Lo scorso 30 ottobre il Consiglio dei ministri ha approvato un disegno di legge che inasprisce le pene per il reato di falso in bilancio. E' prevista l'introduzione di un periodo di detenzione fino a 6 anni per i falsi nelle società quotate e aggravanti per i danni provocati ai risparmiatori e alle società.
Il falso in bilancio torna dunque ad essere un "delitto" mentre nella vigente normativa, se non vi è la prova di un danno effettivo, il falso costituisce una semplice contravvenzione. E'stata inoltre eliminata la necessità di querela da parte della persona offesa qualora si riscontri la presenza di danno.
Il ddl prevede una distinzione tra due fattispecie di falso in bilancio: una per le società ordinarie e una per le società quotate in Borsa.

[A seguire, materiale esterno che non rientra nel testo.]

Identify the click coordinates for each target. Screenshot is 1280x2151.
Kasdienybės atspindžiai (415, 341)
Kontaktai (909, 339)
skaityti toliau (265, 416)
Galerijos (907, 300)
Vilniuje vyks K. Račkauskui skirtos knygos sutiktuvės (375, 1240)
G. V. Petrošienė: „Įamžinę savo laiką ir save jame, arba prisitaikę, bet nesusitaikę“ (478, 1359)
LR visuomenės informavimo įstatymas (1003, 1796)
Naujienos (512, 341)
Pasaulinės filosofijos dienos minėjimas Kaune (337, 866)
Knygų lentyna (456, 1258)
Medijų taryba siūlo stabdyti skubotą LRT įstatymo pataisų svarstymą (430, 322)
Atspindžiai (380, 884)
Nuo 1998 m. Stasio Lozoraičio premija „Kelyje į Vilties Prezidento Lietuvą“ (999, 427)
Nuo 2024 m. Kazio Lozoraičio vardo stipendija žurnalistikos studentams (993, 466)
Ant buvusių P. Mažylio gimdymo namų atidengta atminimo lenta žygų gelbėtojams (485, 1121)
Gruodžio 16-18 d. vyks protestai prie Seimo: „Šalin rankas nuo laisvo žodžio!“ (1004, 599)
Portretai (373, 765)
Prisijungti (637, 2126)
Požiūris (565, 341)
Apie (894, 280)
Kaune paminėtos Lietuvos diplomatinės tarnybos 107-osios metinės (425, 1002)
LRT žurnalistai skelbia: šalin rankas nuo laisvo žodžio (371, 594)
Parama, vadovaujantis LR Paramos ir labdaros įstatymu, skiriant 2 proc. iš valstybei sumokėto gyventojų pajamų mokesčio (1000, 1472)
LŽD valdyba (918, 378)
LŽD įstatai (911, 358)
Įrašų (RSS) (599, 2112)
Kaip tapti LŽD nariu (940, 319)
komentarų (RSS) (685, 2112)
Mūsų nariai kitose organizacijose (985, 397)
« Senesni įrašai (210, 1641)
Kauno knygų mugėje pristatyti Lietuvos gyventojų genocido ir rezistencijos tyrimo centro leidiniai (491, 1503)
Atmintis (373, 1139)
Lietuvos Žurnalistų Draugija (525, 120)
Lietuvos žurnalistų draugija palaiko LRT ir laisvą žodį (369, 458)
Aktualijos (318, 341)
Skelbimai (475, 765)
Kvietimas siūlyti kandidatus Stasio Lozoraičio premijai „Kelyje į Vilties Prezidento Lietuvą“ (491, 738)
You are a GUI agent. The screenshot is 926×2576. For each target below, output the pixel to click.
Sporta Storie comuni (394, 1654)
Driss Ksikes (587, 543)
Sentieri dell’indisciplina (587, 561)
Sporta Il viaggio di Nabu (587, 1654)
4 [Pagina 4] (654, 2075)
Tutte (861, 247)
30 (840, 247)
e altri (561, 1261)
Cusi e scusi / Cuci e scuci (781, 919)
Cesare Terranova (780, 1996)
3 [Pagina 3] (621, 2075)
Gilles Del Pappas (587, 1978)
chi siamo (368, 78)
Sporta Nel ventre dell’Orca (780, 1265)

Per i falsi nelle società ordinarie è prevista la reclusione fino a 5 anni, mentre per le quotate è prevista la reclusione fino a 6 anni. La stessa distinzione è prevista per i falsi nelle società di revisione.
Il disegno di legge elimina, inoltre, le soglie di punibilità. E' prevista poi una specifica aggravante per tutti i casi di falso in bilancio che arrechino grave nocumento ai risparmiatori o alla società. Attualmente tale aggravante è prevista solo per le società quotate. Viene, infine, eliminato il dolo intenzionale rendendo più facile la prova del reato. Nella disciplina oddierna per la punibilità è richiesto che il fatto sia compiuto con 'l'intenzione di ingannare i soci o il pubblico'.